For far too long Malaysians have not had new football icons to idolise or worship, and this is what MYteam had promised to do when they set out on their journey to all the main cities and towns of the country scouring for these gems.
For, winning and losing here will mean little or nothing if this is going to be a match between two equally mediocre teams, or one less mediocre than the other. What we would like to see are potential icons in MYteam, gems who will eventually, with some proper coaching, fill the cavernous gaps left behind by the icons of the 80s.
And, this it would seem will be the only index that this project’s key performance will have to be based on. For why else would we want to spend time, money, and effort on a virtual reality team when all it would have achieved at the end of the day would be to enhance bank balances?
Don’t’ get me wrong, I would be the first one to admit that there is nothing sinister or wrong about turning this into a viable commercial product, if it can benefit the sport first.
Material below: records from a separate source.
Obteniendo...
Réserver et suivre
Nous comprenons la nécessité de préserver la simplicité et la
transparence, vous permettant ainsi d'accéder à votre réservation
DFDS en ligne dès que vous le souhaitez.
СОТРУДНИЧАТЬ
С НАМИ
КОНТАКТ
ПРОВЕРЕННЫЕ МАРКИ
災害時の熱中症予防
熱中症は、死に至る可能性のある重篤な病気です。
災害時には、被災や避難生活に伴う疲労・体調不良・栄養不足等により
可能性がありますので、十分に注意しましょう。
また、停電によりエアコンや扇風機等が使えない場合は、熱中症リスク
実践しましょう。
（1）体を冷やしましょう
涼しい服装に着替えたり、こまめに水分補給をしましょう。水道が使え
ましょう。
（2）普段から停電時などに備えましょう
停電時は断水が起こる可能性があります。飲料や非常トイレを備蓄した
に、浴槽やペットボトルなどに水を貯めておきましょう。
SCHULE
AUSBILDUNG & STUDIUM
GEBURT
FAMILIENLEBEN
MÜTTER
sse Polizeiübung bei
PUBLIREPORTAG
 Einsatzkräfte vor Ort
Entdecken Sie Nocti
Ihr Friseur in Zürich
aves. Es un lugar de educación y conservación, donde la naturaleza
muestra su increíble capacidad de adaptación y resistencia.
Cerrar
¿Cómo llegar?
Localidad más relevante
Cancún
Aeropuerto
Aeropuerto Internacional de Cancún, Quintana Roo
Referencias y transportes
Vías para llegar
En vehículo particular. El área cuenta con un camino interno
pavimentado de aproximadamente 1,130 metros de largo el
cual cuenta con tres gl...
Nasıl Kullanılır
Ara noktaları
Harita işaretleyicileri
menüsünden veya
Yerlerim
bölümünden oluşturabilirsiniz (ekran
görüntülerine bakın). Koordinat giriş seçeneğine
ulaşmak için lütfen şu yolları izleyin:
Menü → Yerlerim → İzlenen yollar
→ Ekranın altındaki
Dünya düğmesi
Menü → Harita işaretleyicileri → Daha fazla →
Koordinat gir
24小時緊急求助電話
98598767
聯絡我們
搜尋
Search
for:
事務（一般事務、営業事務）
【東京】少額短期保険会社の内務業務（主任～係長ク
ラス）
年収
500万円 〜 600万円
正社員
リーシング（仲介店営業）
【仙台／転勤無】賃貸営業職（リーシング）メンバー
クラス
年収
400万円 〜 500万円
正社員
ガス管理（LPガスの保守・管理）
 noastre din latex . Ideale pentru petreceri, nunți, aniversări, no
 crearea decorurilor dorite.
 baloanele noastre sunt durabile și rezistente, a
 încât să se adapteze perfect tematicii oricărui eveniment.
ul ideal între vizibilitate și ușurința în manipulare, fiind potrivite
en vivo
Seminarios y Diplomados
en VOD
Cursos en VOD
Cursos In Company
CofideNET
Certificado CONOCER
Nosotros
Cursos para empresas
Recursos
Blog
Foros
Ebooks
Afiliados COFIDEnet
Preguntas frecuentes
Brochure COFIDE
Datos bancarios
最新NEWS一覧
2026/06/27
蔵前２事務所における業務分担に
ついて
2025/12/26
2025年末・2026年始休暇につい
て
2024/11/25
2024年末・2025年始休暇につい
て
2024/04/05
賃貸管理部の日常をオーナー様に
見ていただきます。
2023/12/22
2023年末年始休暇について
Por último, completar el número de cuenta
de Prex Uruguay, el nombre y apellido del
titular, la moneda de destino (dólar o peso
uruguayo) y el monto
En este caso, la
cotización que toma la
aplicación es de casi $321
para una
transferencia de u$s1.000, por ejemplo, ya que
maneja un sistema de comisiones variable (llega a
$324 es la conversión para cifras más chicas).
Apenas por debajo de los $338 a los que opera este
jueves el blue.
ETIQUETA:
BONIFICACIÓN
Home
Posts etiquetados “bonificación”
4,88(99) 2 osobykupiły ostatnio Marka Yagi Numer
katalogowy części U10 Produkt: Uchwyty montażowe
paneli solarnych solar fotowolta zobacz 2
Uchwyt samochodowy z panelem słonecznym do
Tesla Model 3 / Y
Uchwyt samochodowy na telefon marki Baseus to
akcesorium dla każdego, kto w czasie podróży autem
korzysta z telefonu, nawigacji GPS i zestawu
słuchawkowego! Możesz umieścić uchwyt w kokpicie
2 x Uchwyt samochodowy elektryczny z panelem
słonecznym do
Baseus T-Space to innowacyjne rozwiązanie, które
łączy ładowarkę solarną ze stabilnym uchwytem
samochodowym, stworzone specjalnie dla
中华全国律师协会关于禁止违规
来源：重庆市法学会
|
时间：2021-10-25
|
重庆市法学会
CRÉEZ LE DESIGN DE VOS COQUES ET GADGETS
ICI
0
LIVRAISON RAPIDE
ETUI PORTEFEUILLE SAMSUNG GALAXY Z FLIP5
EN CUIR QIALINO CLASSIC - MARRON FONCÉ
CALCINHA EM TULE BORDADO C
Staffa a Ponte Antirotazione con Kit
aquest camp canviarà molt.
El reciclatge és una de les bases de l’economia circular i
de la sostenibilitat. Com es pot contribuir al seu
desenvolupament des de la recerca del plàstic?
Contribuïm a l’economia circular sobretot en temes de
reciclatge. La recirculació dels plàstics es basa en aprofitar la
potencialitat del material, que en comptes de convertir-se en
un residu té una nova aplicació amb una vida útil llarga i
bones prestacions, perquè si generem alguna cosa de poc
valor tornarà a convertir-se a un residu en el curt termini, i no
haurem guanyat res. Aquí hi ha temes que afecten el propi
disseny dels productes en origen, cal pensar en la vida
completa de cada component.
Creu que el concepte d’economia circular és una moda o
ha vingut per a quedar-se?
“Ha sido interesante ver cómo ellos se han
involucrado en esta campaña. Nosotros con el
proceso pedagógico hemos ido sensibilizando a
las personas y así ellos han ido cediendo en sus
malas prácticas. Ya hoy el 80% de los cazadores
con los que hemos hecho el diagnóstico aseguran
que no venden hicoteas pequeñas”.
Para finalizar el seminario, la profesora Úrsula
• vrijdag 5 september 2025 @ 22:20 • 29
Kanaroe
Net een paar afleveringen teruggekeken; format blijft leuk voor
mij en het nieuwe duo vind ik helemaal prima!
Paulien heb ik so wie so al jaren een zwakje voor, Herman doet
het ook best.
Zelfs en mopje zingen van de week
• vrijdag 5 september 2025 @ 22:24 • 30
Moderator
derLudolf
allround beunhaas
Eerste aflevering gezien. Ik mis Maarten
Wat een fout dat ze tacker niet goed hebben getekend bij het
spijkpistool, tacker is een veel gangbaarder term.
Afterall isn’t that why the project got the nod in the first place?
But I must say, the gimmick-filled marketing and hype of this team and the May 28 match, has been excellent. Why, some of my friends who have not stepped into a stadium for a local match in 10 or 15 years are all excited about watching this one. Not to watch the national team as we know what to expect from them, but rather the unknown quantity -- MYteam .
Head coach Serbegeth Singh, whom I believe was picked more for his popularity as a football pundit rather than for his superior coaching skills that are virtually non-existent, would like to believe that he has found those gems that Malaysian football has been craving for these last 15-20 years.
I am sure we all are hoping he has, for don’t we all know that Malaysian football can sure do with some reassurance that there is indeed a future for it in this lifetime.
But pardon my cynicism here when I draw reference to the mode of selection. I have always been averse to the concept and the very Malaysian practice of selection through trials, and that too in capital cities and major townships. The State FAs have been doing that, FAM has approved of such a mode, and now the MYteam operators have gone the same way.
While I can understand the rationale behind selection by calling for trials, what in the absence of club and district tournaments, still the reason why we are not represented by the best players in the country is mainly because we haven’t gone to all parts of the country to look for the best.
For instance, how can you get the best players from Johor when you have held trials in the city of Johor Baru, and made it virtually inaccessible for talents from remote areas like Segamat, Batu Pahat, Mersing, and Muar, to have a go?
This is why FAM and the State FAs have failed to get the best players, and what I fear most about the MYteam trialists is that, by virtue of having their trials in the same towns and cities as the national body, they could be the rejects of a mode of selection that has continued to provide mediocre players.
I would have felt a lot less apprehensive if the MYteam crew had gone into villages, estates, and even Orang Asli settlements, where they are more likely to discover the raw gems who are untainted by the glare of the city life, and sadly become invisible to the system because they can’t afford to attend trials in the big cities.
I was hoping when news first broke of this virtual reality team that the MYteam crew would act as a talent-scouting outfit, which is visibly absent both in the FAM and in the State FAs. When Sir Alex Ferguson wants new players, he doesn’t call for trials, he sends out his scouts to look for the kind of players he needs.
But here we Malaysians insist on the short-cut methods and yet wonder why we don’t achieve long-term results. At the risk of sounding like an incurable skeptic, I really can’t see how this match is going to change the fortunes of Malaysian football.
The only objective here, if the MYteam outfit has its concepts right, is not about beating the national team. That, as unflattering as it may sound to the Malaysian Tigers, is not what Malaysians want to see.
However, I am hoping that the FAM decides to field K.Rajagopal’s national under-20 side against Shebby’s makeshift national alternative team, as the former, going by their successful Europe tour and their consistency, will be the team to beat and watch.
But like everyone else who has all but given up on Malaysian football, I too would like to be surprised. I hear it’s good for the soul.

ends

Friday, May 26, 2006

S S D D

SSDD. Same Shit, Different Day. I am remembering a phrase from a Stephen King novel. It is so clear that the 12 per cent increase in electricity tariff had nothing to do with SS and DD, or supply and demand. It's all about cash flow, about GLCs' KPI, about blaming the IPP and Dr M, about how things (read: prices) have been looking UP in recent times.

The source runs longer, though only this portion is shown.